* Work request
Could you repeat the whole listing below exactly as it stands?

+-------+

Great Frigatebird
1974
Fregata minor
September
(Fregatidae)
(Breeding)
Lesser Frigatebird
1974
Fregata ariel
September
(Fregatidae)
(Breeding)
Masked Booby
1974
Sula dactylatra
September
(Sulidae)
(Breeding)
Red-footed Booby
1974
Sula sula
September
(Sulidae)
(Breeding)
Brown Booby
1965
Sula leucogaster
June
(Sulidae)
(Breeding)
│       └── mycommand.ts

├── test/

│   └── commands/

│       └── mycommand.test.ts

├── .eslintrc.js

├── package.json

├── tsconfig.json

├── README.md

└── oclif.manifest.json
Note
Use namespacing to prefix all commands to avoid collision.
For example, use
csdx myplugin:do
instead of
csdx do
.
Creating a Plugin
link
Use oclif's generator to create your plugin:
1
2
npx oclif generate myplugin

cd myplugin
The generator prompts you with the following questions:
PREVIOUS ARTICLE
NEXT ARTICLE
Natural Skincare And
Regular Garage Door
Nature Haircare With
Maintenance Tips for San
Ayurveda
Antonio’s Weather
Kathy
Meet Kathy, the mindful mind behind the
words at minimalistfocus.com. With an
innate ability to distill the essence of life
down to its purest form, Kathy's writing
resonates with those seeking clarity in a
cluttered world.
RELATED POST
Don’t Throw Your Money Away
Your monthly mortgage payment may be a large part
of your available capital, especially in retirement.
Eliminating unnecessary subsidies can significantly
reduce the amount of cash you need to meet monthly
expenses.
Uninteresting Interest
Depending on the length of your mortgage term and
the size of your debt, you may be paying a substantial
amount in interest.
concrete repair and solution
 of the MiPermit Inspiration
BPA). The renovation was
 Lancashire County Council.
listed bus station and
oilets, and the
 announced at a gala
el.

+-------+

* Expected output
Great Frigatebird
1974
Fregata minor
September
(Fregatidae)
(Breeding)
Lesser Frigatebird
1974
Fregata ariel
September
(Fregatidae)
(Breeding)
Masked Booby
1974
Sula dactylatra
September
(Sulidae)
(Breeding)
Red-footed Booby
1974
Sula sula
September
(Sulidae)
(Breeding)
Brown Booby
1965
Sula leucogaster
June
(Sulidae)
(Breeding)
│       └── mycommand.ts

├── test/

│   └── commands/

│       └── mycommand.test.ts

├── .eslintrc.js

├── package.json

├── tsconfig.json

├── README.md

└── oclif.manifest.json
Note
Use namespacing to prefix all commands to avoid collision.
For example, use
csdx myplugin:do
instead of
csdx do
.
Creating a Plugin
link
Use oclif's generator to create your plugin:
1
2
npx oclif generate myplugin

cd myplugin
The generator prompts you with the following questions:
PREVIOUS ARTICLE
NEXT ARTICLE
Natural Skincare And
Regular Garage Door
Nature Haircare With
Maintenance Tips for San
Ayurveda
Antonio’s Weather
Kathy
Meet Kathy, the mindful mind behind the
words at minimalistfocus.com. With an
innate ability to distill the essence of life
down to its purest form, Kathy's writing
resonates with those seeking clarity in a
cluttered world.
RELATED POST
Don’t Throw Your Money Away
Your monthly mortgage payment may be a large part
of your available capital, especially in retirement.
Eliminating unnecessary subsidies can significantly
reduce the amount of cash you need to meet monthly
expenses.
Uninteresting Interest
Depending on the length of your mortgage term and
the size of your debt, you may be paying a substantial
amount in interest.
concrete repair and solution
 of the MiPermit Inspiration
BPA). The renovation was
 Lancashire County Council.
listed bus station and
oilets, and the
 announced at a gala
el.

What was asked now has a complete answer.